Check each line of the listing for the string "rectangle". Copy those where it appears.

→ **Data for this task**:
□ □ □ □ □

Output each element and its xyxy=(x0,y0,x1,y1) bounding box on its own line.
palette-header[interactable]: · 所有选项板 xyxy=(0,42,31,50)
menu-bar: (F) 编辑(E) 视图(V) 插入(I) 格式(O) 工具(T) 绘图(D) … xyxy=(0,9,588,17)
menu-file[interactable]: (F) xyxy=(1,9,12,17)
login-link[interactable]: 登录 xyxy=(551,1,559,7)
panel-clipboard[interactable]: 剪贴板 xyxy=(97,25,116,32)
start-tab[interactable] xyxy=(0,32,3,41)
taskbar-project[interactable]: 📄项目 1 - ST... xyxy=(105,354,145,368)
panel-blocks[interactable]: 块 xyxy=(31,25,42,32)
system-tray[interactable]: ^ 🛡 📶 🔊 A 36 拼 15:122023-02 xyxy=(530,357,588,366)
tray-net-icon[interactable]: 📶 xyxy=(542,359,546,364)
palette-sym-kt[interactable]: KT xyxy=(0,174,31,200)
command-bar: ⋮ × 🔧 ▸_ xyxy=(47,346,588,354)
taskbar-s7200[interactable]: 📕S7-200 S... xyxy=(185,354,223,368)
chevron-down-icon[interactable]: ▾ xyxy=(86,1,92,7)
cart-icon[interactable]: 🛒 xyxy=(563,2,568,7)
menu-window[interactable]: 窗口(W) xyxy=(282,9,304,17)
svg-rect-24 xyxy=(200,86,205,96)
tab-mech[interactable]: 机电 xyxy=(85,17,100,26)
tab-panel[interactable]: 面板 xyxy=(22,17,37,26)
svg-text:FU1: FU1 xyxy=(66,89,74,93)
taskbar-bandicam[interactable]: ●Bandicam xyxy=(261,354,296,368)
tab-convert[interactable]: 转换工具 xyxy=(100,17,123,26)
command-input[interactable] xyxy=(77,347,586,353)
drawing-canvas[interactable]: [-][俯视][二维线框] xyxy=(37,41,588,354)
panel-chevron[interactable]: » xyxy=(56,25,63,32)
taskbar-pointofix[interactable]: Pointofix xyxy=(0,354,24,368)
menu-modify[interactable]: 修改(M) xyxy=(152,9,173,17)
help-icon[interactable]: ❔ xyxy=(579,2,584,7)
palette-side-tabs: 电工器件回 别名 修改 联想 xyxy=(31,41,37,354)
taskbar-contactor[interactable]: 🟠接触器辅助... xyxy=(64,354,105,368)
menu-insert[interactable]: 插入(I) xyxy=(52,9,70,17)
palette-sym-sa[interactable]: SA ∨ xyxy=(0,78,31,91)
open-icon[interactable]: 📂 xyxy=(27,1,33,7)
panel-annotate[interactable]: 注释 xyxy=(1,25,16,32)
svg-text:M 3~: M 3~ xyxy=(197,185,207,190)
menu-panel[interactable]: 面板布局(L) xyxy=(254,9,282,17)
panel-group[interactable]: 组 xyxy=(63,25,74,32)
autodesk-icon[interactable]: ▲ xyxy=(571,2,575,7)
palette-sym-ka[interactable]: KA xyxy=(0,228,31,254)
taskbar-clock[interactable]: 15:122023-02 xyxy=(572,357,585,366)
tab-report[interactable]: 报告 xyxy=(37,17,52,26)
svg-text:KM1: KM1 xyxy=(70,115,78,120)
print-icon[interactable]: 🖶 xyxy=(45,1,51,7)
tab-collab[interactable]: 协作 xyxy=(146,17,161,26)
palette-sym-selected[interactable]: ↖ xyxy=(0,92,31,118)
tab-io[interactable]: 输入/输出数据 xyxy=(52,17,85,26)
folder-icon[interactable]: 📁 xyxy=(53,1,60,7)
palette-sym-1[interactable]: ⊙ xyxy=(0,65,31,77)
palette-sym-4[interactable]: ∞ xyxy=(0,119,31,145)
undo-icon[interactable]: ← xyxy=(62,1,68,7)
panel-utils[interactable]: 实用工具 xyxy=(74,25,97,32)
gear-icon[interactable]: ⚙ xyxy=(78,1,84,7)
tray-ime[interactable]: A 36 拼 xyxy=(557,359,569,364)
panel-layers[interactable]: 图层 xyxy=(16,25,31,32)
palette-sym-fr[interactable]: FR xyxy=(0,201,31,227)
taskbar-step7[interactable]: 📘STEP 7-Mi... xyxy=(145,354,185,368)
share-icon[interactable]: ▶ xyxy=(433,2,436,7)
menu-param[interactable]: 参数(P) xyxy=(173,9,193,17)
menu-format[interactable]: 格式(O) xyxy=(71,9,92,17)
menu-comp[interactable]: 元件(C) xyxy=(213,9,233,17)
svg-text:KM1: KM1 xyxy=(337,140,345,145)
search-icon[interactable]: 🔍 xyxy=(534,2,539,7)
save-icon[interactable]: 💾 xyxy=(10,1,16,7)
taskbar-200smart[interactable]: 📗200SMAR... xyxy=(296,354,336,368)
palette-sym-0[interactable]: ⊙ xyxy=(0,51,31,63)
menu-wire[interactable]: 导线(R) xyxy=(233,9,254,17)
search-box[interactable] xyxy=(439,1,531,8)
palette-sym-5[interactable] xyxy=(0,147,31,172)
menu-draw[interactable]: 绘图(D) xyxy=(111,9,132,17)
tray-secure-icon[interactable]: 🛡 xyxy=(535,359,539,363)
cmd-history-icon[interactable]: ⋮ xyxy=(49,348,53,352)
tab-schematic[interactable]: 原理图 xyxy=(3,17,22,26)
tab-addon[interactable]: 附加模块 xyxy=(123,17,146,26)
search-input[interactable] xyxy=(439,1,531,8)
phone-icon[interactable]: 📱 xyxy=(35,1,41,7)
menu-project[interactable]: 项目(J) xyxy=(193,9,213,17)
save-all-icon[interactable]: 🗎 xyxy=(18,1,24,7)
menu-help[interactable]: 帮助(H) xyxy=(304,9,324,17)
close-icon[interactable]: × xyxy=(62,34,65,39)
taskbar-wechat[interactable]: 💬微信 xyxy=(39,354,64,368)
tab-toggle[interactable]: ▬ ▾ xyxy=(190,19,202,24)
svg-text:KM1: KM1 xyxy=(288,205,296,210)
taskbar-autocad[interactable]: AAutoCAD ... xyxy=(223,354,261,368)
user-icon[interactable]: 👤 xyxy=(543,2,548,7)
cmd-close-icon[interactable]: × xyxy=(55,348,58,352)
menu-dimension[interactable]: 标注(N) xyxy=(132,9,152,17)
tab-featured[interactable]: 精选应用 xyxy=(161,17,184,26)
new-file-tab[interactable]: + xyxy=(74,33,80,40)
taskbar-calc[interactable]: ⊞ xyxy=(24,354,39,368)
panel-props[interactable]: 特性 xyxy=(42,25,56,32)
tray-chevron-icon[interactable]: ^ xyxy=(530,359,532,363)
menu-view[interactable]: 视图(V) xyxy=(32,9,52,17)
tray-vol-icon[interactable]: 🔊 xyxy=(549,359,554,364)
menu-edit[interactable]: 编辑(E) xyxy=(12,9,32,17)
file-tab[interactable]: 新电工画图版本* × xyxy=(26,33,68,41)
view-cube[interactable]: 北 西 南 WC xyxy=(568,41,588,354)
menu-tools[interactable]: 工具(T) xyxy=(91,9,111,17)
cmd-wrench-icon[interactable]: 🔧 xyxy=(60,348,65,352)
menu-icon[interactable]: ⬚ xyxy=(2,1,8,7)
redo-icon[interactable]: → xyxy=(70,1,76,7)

□ □ □ □ □

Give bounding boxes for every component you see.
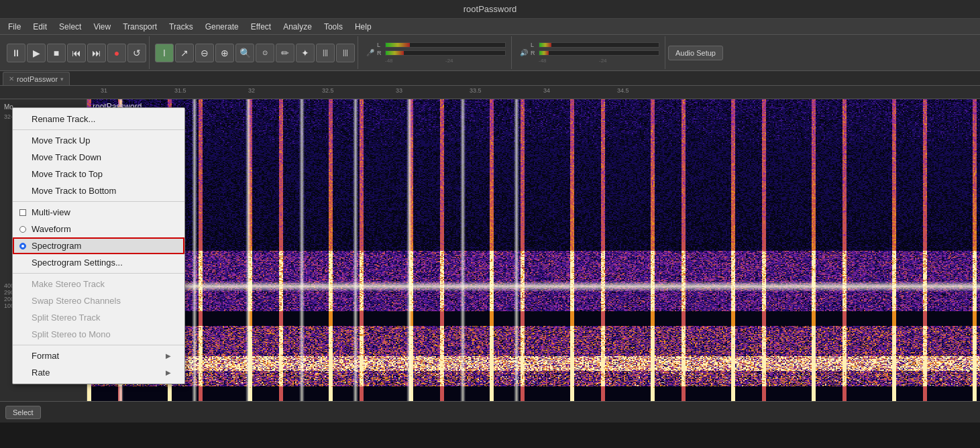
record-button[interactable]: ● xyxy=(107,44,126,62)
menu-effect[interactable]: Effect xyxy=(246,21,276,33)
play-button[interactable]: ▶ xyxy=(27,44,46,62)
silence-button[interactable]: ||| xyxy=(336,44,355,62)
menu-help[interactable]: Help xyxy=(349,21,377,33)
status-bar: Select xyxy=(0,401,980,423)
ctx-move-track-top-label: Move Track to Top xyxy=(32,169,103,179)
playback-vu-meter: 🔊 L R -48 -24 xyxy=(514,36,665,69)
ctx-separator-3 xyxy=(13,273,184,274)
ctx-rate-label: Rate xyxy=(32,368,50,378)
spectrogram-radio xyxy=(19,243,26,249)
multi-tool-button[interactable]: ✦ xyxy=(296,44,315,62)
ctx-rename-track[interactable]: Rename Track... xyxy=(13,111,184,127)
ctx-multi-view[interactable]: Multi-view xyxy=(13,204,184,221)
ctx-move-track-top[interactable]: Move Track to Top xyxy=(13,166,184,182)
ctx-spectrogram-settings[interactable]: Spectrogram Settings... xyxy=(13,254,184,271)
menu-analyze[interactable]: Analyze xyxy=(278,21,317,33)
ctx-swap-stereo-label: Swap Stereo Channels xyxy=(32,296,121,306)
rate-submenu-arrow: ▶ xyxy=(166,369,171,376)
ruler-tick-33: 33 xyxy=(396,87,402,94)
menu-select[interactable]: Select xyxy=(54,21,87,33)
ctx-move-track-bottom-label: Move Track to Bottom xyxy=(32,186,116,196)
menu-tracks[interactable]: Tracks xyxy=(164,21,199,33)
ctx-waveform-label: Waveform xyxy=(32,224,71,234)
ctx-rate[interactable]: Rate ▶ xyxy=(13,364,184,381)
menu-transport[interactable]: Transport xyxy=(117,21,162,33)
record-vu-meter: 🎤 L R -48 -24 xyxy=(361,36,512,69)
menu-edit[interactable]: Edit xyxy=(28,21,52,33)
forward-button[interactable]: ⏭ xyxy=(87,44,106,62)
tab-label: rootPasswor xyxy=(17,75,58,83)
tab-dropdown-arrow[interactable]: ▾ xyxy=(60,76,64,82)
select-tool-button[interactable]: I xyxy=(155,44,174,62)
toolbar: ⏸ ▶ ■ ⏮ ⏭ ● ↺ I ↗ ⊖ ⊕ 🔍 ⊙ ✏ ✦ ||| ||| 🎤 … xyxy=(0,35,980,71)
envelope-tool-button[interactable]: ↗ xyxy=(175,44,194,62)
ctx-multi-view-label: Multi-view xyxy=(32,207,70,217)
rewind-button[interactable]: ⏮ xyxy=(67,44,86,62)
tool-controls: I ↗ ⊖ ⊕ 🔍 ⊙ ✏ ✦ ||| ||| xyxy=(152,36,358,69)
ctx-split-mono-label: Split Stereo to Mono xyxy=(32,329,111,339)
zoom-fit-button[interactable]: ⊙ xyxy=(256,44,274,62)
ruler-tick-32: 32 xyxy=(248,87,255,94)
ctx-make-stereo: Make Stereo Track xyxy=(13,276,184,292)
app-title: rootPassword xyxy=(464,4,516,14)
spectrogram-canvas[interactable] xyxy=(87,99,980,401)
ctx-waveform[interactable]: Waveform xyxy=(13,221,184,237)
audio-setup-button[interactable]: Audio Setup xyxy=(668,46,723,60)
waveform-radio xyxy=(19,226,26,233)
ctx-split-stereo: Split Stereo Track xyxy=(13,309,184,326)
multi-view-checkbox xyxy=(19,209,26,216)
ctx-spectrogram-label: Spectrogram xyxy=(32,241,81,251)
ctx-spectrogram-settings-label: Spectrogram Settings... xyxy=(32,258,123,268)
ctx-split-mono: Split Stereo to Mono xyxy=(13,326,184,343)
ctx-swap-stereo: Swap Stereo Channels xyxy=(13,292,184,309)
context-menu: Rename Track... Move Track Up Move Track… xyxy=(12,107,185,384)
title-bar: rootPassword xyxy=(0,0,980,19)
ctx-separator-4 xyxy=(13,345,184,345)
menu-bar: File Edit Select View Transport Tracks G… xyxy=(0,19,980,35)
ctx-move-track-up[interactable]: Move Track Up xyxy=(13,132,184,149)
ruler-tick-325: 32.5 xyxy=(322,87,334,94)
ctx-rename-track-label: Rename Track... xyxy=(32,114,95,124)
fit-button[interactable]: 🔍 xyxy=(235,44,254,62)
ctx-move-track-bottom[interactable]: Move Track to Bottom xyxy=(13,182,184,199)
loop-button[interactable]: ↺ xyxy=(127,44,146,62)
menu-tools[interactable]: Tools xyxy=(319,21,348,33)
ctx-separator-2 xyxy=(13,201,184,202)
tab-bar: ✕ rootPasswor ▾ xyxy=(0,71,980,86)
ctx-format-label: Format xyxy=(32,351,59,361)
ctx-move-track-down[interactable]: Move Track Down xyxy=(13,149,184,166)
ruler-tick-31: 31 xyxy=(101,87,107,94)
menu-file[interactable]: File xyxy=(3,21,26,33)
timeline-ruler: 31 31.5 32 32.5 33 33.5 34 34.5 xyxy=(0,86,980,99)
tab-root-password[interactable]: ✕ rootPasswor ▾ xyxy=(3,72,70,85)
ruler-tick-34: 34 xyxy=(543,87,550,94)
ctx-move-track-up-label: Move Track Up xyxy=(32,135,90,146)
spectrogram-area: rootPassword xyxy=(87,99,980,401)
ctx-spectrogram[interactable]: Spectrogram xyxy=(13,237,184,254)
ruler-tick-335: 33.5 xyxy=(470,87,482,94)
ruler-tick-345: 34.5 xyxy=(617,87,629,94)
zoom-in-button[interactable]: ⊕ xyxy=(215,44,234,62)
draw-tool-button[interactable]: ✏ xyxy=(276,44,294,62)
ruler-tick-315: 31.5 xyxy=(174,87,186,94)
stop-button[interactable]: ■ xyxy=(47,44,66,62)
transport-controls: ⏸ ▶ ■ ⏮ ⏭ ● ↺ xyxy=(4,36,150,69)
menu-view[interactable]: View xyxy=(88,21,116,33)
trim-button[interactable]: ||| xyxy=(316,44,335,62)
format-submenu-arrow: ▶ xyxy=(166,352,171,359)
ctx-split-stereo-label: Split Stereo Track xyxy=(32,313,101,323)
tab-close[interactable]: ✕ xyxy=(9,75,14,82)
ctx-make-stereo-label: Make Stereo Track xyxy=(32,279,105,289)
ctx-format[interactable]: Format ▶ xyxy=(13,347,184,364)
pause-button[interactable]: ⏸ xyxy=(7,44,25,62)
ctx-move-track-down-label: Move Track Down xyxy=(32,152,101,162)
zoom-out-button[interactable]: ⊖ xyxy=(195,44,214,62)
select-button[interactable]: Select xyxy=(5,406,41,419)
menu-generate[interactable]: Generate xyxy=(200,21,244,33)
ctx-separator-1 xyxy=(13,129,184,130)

□ □ □ □ □

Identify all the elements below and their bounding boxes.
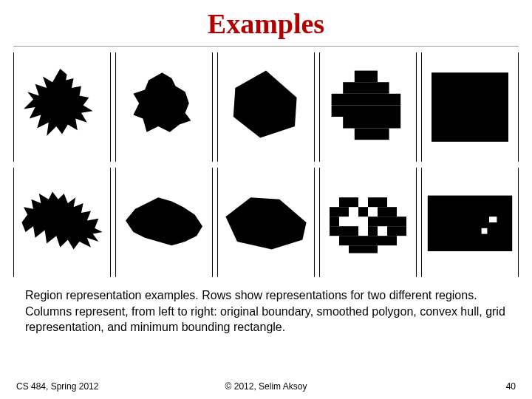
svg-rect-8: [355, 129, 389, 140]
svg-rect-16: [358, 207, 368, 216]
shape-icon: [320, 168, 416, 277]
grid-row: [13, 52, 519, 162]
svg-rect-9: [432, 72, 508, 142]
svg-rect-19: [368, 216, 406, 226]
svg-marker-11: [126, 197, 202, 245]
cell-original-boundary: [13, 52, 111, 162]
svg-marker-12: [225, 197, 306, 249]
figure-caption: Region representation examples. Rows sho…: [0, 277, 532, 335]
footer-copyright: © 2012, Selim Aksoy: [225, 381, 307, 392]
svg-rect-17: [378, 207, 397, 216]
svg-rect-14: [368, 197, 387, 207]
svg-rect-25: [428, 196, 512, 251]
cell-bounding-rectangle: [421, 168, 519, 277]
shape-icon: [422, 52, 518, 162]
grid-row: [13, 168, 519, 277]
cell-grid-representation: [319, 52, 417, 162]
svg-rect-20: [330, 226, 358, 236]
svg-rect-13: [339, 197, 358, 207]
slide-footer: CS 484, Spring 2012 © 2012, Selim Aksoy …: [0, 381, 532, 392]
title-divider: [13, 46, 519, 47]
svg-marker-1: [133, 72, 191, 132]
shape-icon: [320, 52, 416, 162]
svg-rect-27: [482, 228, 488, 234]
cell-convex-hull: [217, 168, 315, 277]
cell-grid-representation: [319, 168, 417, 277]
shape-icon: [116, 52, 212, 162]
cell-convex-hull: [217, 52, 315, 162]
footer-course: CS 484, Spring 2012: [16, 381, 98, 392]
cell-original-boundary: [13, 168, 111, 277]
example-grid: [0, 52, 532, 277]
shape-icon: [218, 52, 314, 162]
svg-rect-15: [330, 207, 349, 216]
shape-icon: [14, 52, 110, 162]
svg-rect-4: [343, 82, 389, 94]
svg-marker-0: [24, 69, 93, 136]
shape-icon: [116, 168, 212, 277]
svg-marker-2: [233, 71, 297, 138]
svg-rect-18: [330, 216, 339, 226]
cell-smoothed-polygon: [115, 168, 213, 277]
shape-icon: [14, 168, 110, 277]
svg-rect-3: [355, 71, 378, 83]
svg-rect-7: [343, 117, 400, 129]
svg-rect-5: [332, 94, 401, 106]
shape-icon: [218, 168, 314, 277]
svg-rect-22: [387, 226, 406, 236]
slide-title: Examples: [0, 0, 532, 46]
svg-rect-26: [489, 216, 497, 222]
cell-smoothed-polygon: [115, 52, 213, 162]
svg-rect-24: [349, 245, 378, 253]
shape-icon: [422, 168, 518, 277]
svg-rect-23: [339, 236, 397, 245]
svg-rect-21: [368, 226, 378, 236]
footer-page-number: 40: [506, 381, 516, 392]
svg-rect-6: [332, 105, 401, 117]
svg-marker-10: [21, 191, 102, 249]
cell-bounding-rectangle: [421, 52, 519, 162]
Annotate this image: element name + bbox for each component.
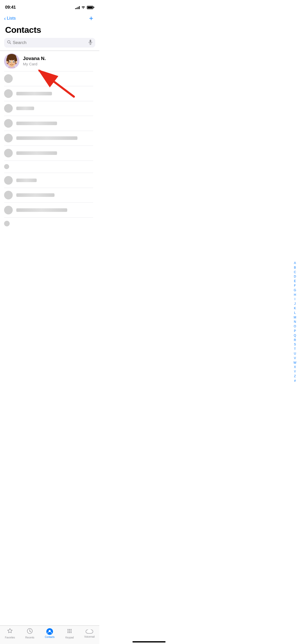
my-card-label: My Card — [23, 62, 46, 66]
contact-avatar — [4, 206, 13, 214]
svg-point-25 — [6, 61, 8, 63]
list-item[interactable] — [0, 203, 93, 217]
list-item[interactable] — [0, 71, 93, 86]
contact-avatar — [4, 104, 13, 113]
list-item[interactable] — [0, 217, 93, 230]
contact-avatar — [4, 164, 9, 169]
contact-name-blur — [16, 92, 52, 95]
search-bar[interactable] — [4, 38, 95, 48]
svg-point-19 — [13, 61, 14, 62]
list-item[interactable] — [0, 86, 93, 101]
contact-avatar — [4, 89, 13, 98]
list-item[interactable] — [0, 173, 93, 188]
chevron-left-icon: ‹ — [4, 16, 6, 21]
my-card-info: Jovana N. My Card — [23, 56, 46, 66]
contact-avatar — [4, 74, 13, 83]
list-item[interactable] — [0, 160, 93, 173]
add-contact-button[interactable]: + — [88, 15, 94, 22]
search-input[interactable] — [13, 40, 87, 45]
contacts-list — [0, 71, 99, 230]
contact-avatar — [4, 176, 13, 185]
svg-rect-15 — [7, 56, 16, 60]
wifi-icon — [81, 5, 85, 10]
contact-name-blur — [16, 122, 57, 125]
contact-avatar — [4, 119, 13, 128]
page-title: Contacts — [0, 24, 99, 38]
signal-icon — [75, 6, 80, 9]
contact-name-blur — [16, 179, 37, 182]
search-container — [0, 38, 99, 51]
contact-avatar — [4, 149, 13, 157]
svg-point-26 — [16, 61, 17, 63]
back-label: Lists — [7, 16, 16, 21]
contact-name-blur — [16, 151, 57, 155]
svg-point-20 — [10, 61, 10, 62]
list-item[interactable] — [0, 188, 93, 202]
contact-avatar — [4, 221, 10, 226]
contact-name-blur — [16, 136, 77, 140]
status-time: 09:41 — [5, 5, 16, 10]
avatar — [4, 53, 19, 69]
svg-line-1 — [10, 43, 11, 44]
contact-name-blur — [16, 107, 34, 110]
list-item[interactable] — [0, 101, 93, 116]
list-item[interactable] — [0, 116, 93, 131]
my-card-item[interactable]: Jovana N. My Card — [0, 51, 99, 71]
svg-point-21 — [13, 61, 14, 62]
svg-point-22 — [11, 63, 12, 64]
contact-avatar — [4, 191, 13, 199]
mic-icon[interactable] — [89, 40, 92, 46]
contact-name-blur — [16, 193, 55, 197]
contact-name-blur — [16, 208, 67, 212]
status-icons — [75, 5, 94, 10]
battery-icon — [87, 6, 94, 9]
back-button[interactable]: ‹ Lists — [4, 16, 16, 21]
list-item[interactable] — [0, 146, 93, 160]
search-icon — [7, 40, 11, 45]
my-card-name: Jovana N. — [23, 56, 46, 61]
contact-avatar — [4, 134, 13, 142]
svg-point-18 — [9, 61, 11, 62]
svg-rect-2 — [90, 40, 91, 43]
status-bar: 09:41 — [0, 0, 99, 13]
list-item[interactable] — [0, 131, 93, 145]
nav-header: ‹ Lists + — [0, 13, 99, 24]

□ □ □ □ □

→ **Your response**:
cell-bounding-rectangle: [421, 168, 519, 277]
cell-bounding-rectangle: [421, 52, 519, 162]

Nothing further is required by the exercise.